## Work instructions:
Find all the lines in the entries below that hold the word "aforo" and copy them.

## Exercise inputs:
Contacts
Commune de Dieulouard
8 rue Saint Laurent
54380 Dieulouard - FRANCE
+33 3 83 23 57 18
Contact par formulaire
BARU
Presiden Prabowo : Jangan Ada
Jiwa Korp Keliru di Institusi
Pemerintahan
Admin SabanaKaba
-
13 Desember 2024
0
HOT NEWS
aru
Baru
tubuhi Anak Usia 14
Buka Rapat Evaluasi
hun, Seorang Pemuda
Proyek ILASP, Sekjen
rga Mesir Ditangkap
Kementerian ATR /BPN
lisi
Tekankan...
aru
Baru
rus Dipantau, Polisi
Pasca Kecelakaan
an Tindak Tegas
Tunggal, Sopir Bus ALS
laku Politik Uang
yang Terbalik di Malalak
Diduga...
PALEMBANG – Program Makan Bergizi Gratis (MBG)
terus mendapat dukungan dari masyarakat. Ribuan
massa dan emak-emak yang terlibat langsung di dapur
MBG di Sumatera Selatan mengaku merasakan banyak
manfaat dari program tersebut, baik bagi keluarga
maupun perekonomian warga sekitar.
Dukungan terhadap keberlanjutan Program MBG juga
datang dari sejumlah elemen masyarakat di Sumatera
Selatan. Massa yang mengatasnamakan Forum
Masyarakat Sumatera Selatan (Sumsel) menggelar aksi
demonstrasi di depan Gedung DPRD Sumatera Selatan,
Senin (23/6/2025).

==

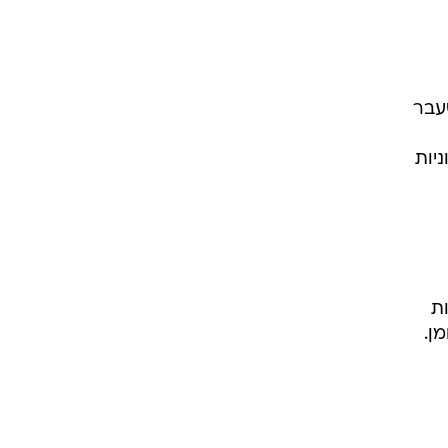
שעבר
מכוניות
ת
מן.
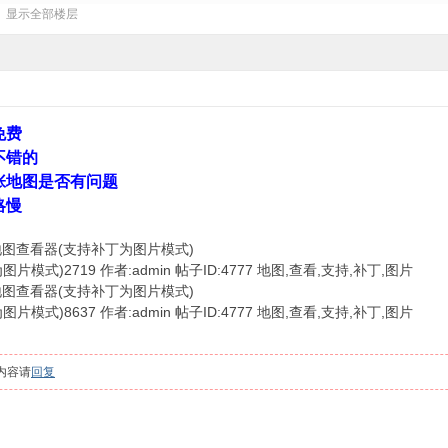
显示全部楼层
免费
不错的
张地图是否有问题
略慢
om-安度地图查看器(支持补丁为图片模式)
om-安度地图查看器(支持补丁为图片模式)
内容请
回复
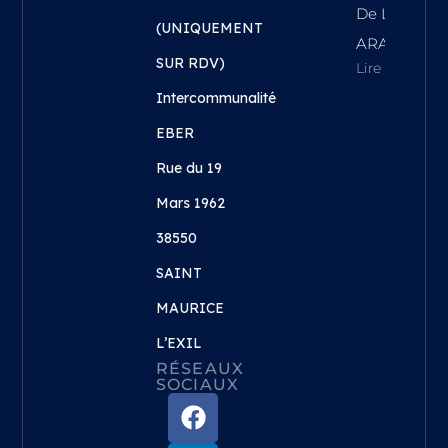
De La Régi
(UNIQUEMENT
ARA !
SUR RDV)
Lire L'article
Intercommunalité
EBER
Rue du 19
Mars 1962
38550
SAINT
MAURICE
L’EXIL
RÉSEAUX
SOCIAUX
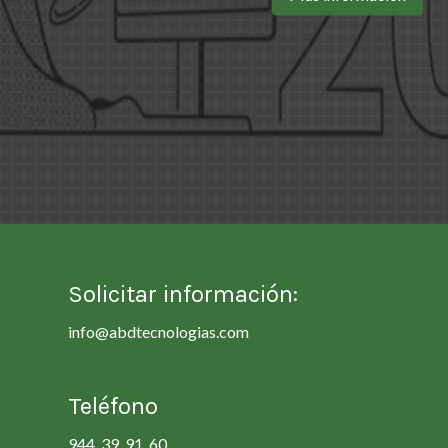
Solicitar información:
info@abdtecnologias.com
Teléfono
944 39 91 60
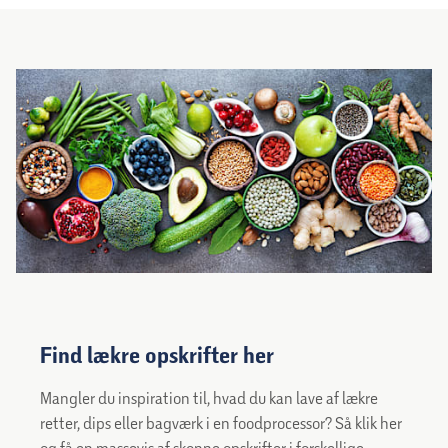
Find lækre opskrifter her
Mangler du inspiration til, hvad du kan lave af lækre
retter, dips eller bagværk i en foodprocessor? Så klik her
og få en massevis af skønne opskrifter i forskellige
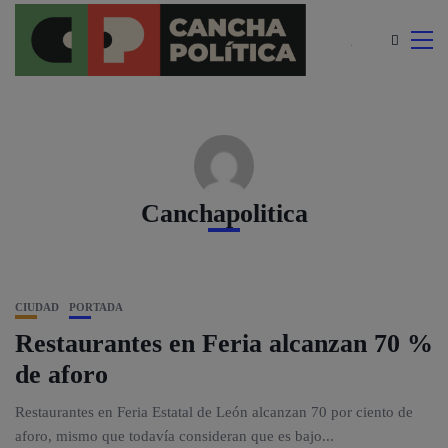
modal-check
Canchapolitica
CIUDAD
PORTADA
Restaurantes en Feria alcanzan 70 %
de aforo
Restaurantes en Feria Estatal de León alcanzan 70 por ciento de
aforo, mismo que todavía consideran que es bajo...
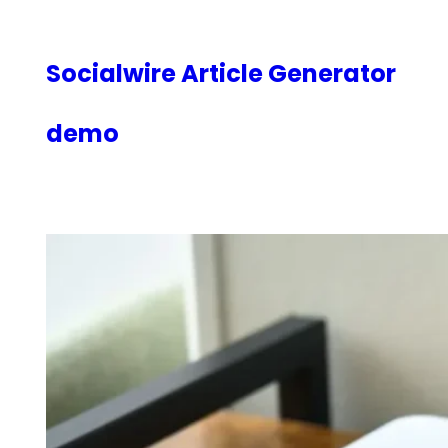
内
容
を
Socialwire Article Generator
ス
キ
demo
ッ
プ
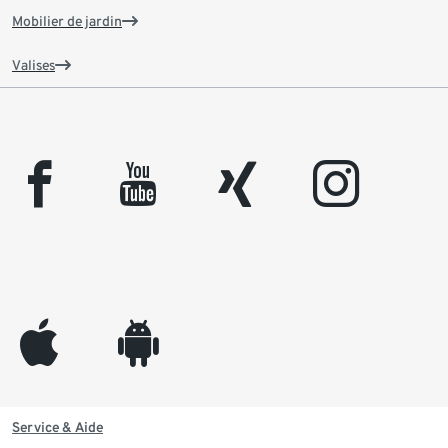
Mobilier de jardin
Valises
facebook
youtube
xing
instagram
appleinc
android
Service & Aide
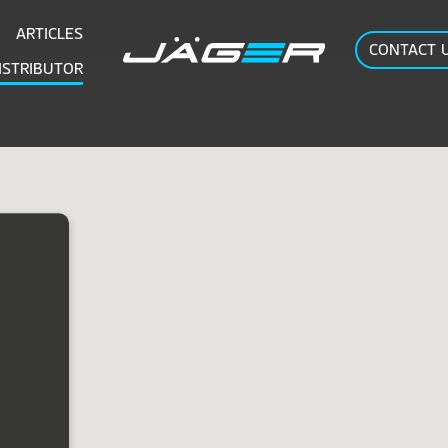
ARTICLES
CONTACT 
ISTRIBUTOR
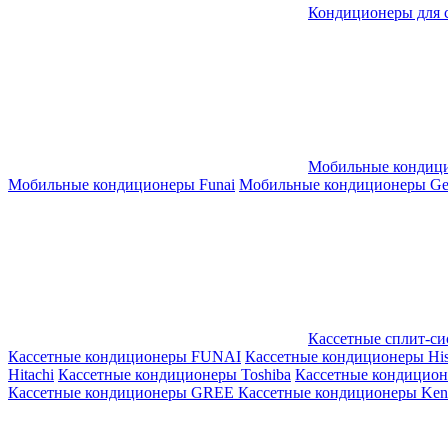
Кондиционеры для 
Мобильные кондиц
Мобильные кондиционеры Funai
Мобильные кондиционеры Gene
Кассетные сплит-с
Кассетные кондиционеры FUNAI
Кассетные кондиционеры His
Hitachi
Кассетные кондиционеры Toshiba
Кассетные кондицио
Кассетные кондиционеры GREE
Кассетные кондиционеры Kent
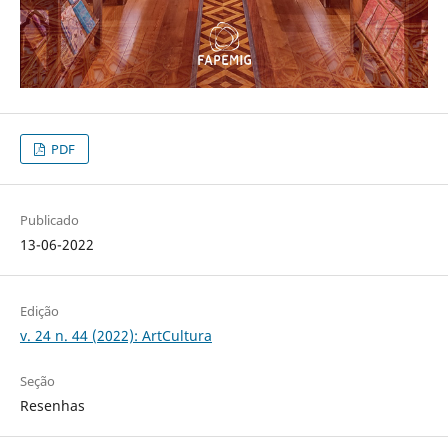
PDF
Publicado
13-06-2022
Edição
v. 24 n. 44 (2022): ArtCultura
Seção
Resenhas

## Solved exercise:
de aforo
aforo, mismo que todavía consideran que es bajo...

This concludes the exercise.